NEW YORK (GenomeWeb) – Nearly a year after opening a comment period on a draft policy proposal for how researchers should share data from human and non-human genomics research projects, the National Institutes of Health today released its finalized policy on the issue.
The new policy, which goes into effect early next year, builds on and replaces the NIH's initial Genomic Data Sharing policy, which was issued in 2007 in an effort to promote the sharing of data from genome-wide association studies, and through the creation of the database of Genotypes and Phenotypes (dbGaP).
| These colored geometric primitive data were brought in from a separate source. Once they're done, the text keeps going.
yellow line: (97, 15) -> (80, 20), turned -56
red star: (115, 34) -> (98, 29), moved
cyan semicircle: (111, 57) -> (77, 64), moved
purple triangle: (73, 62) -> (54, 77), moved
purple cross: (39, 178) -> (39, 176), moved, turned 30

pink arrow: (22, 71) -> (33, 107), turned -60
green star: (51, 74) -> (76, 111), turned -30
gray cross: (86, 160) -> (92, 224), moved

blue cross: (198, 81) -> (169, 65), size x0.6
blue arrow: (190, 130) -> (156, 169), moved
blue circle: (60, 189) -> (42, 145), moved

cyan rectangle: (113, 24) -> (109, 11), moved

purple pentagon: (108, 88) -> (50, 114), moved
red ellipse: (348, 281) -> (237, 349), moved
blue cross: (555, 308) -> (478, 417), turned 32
With dbGaP, the NIH created a two-tiered system for distributing data — an open-access level with no restrictions and a controlled-access level for data that can be used only for research purposes, and which are consistent with the original informed consent under which the data were collected.
A key part of the new policy is focused on expectations that researchers obtain informed consent from study participants for the potential future use of their de-identified data for research and for broad sharing. The NIH also has similar expectations for studies involving the use of de-identified cell lines or clinical specimens.
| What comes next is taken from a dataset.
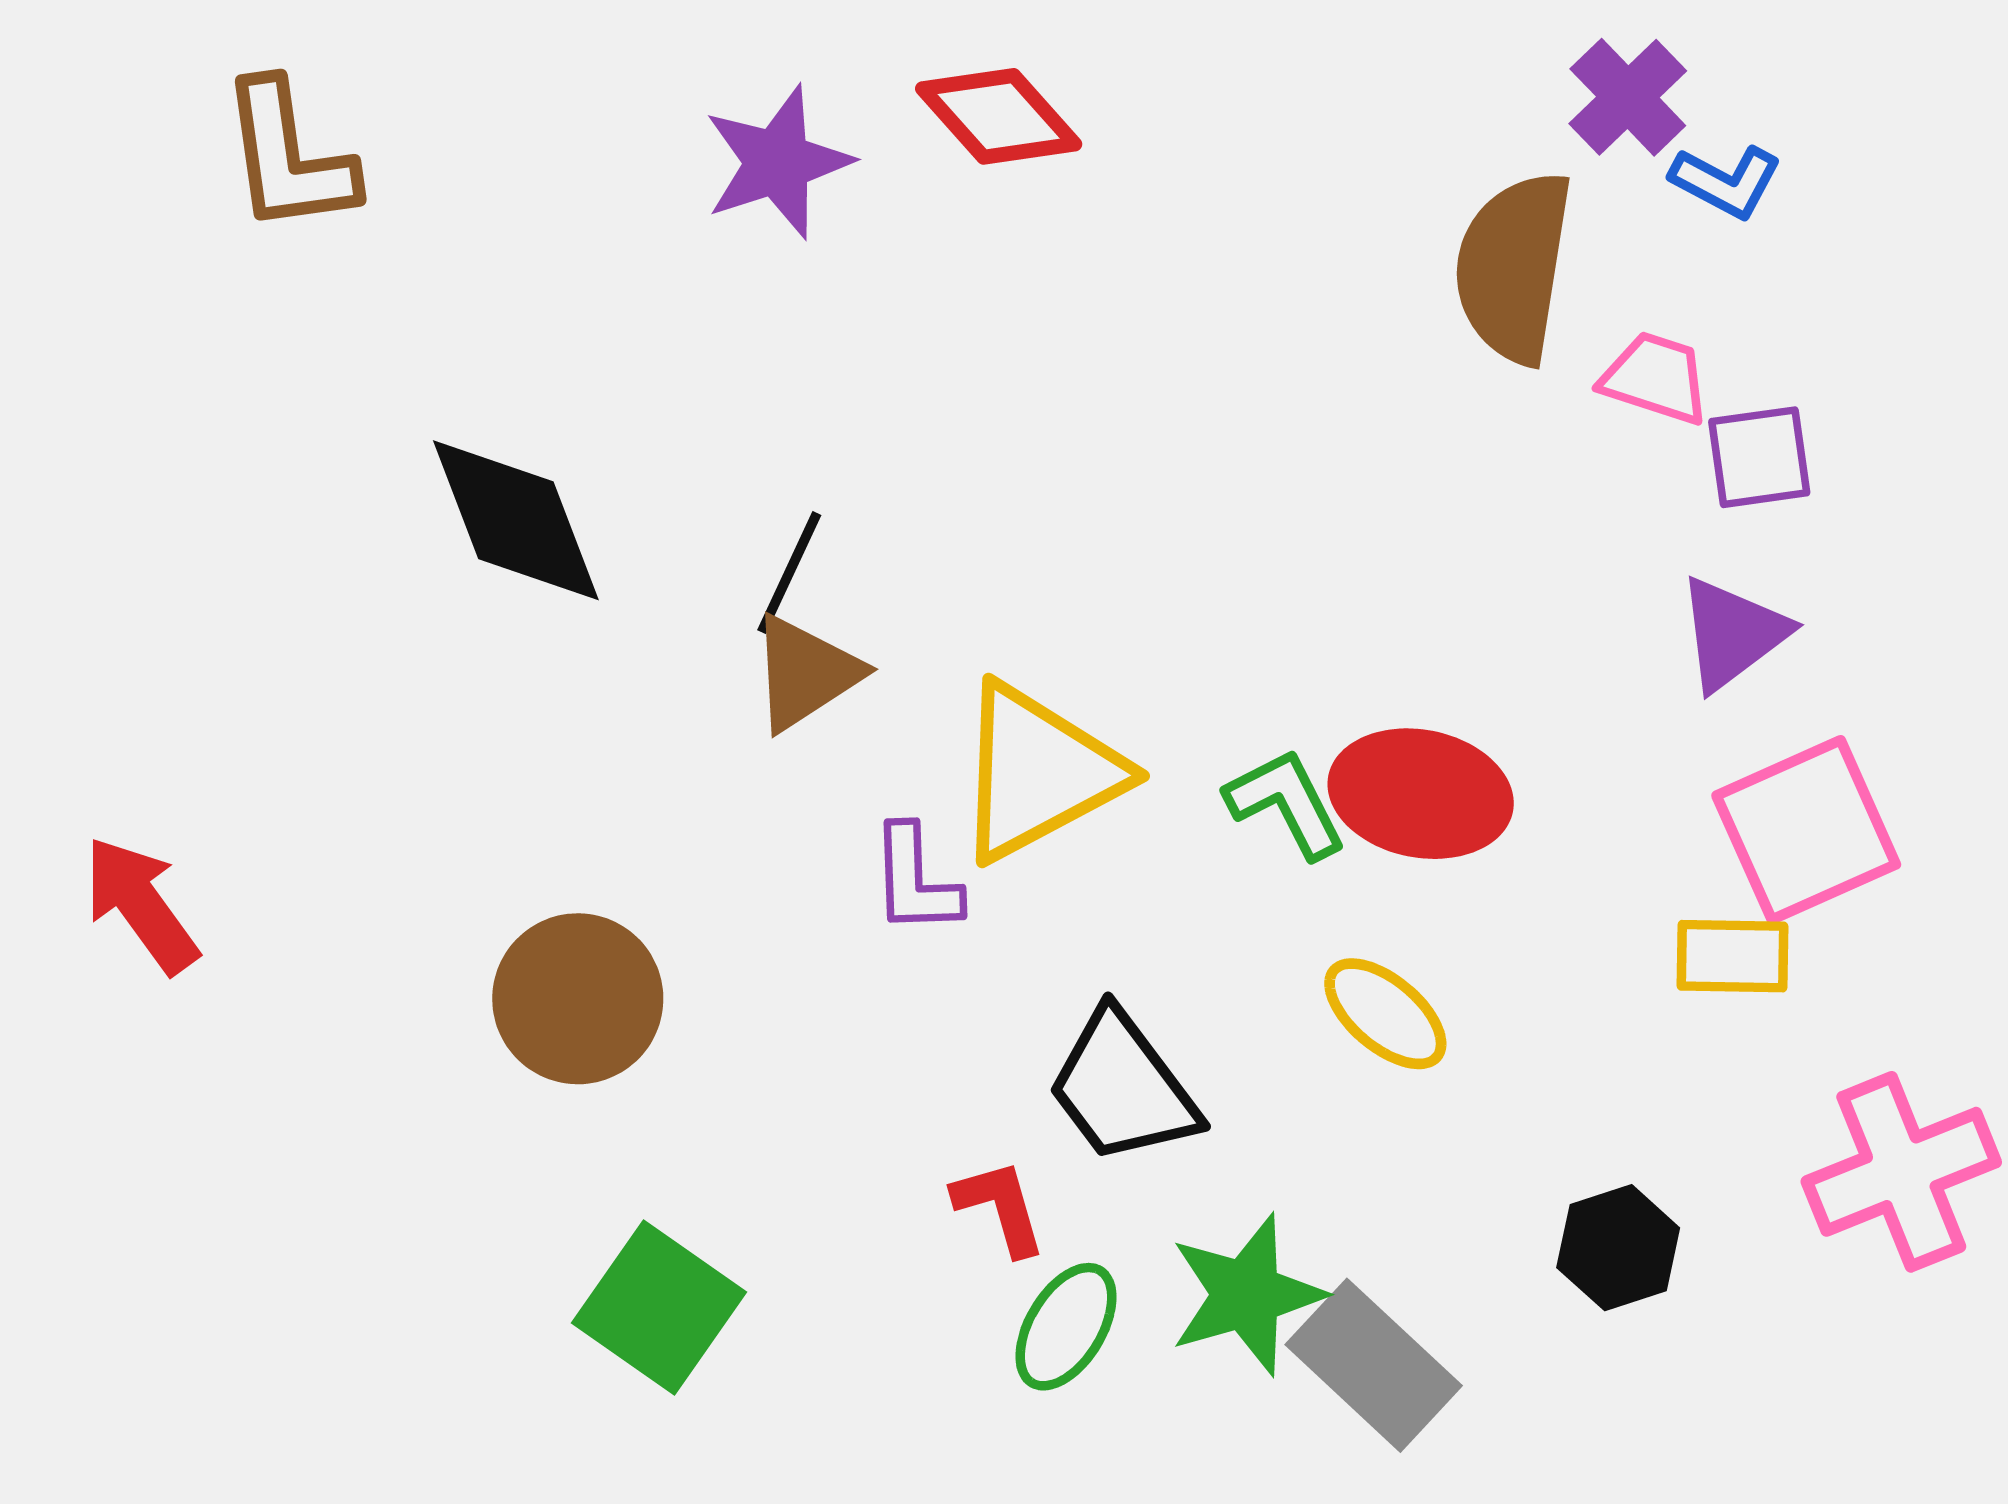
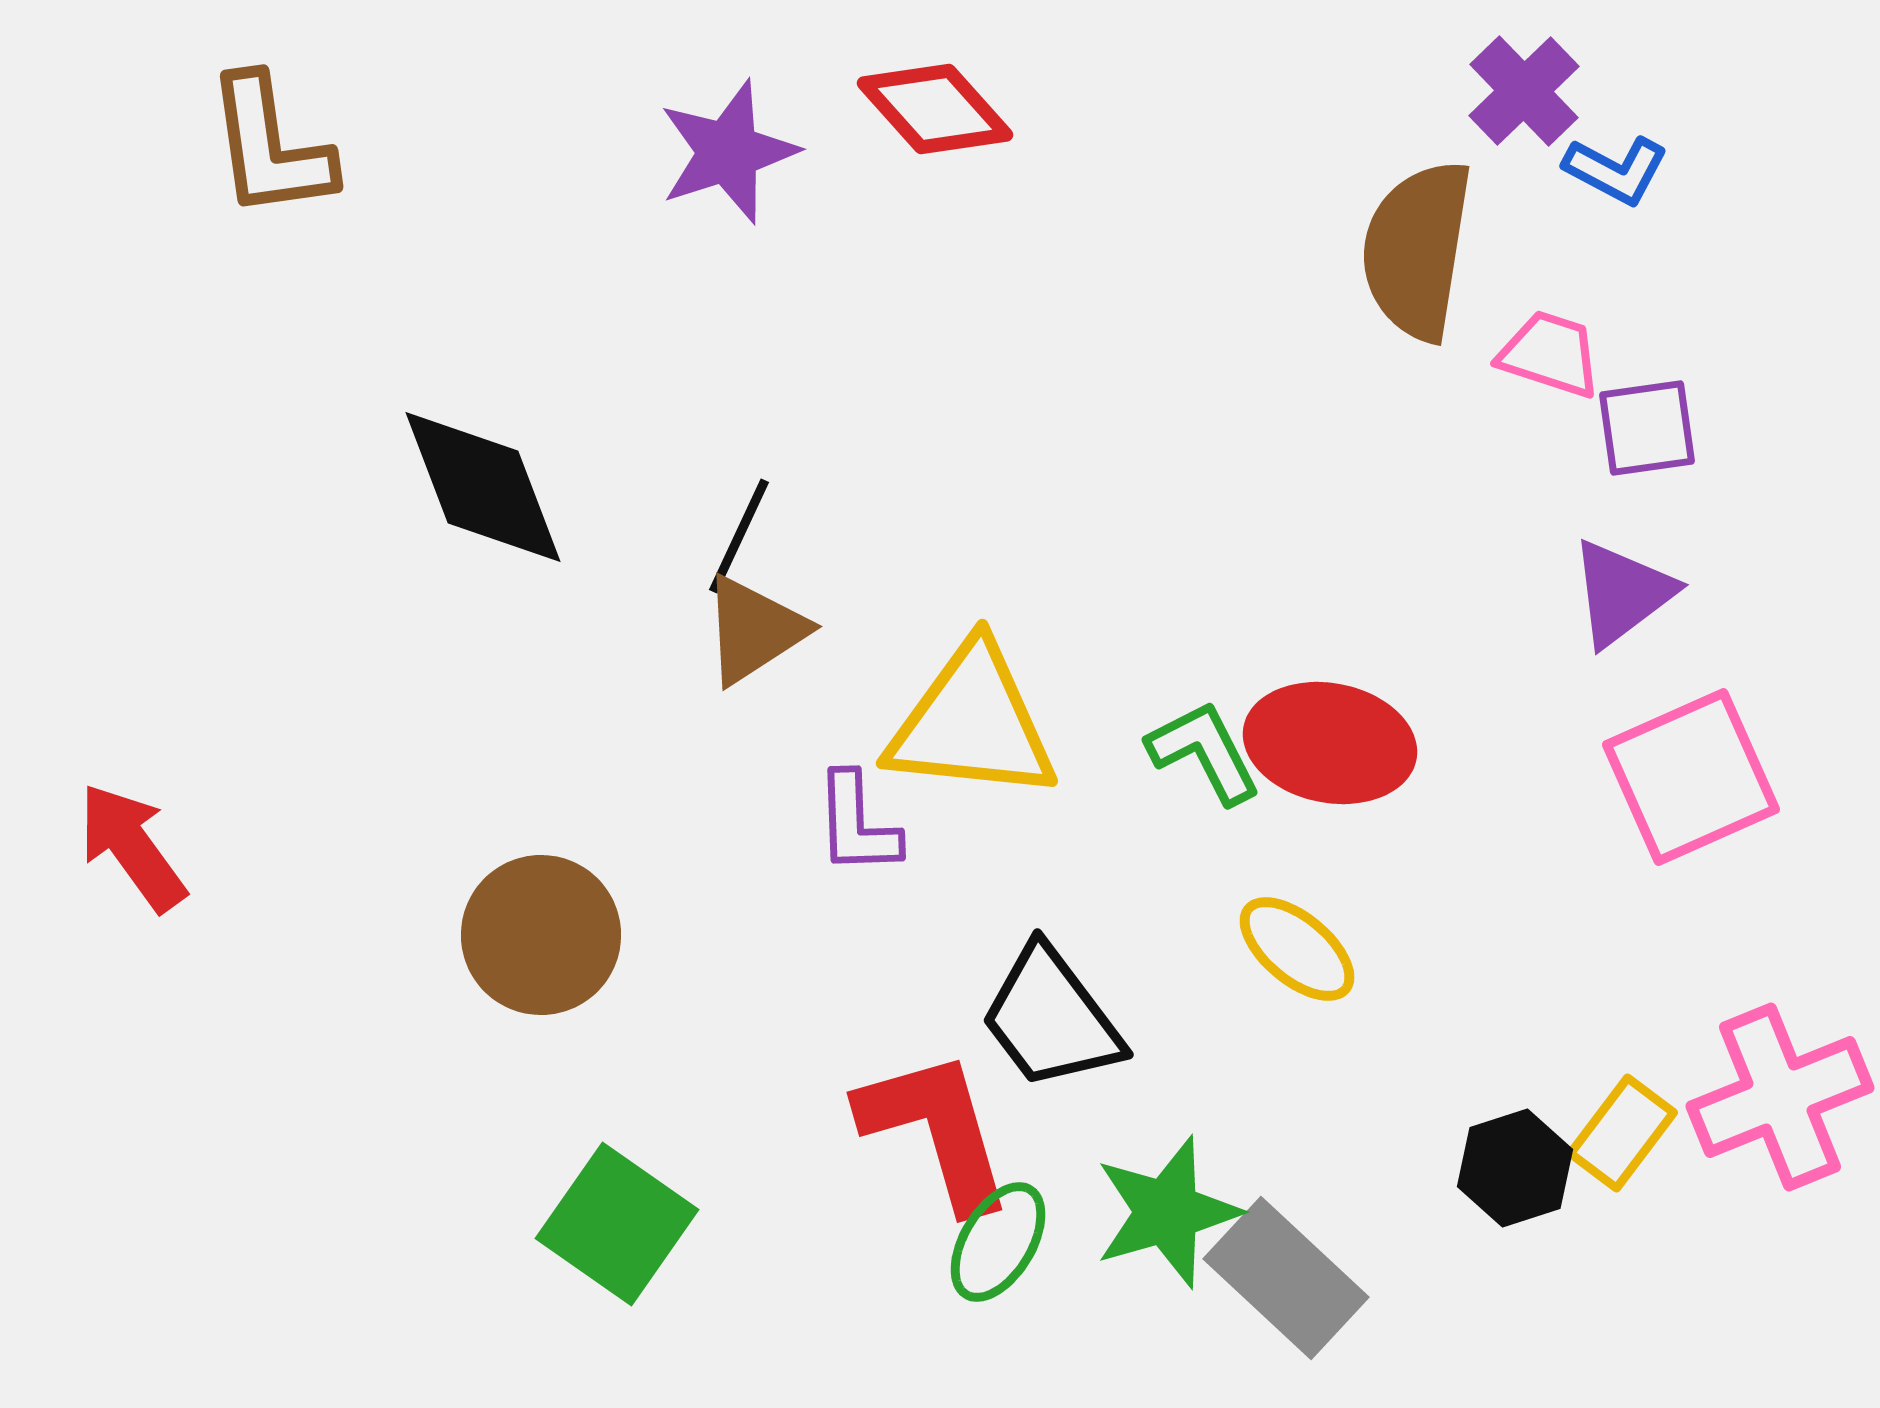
yellow triangle: (1038, 772) -> (972, 723), turned 34
yellow rectangle: (1733, 956) -> (1622, 1133), moved, turned -54
red L-shape: (1000, 1207) -> (936, 1130), size x1.8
The previously existing two-tiered system that provided access to human data based on data sensitivity and privacy concerns continues under the new policy, according to the NIH. In addition, for controlled-access data researchers will be expected to use data only for the approved research, protect data confidentiality — which includes not sharing the data with unauthorized people, and acknowledge data-submitting investigators in presentations and publications.
Institutions submitting data to dbGAP are expected to certify that the data were collected legally and ethically, and personal identifiers, such as names and addresses, have been removed. Study investigators and their institutions also are expected to provide basic plans for following the GDS policy as part of their funding proposals and applications.
Under the new GDS policy, researchers are encouraged to "seek the broadest possible sharing permissions" from study participants for future use of their data, the NIH said.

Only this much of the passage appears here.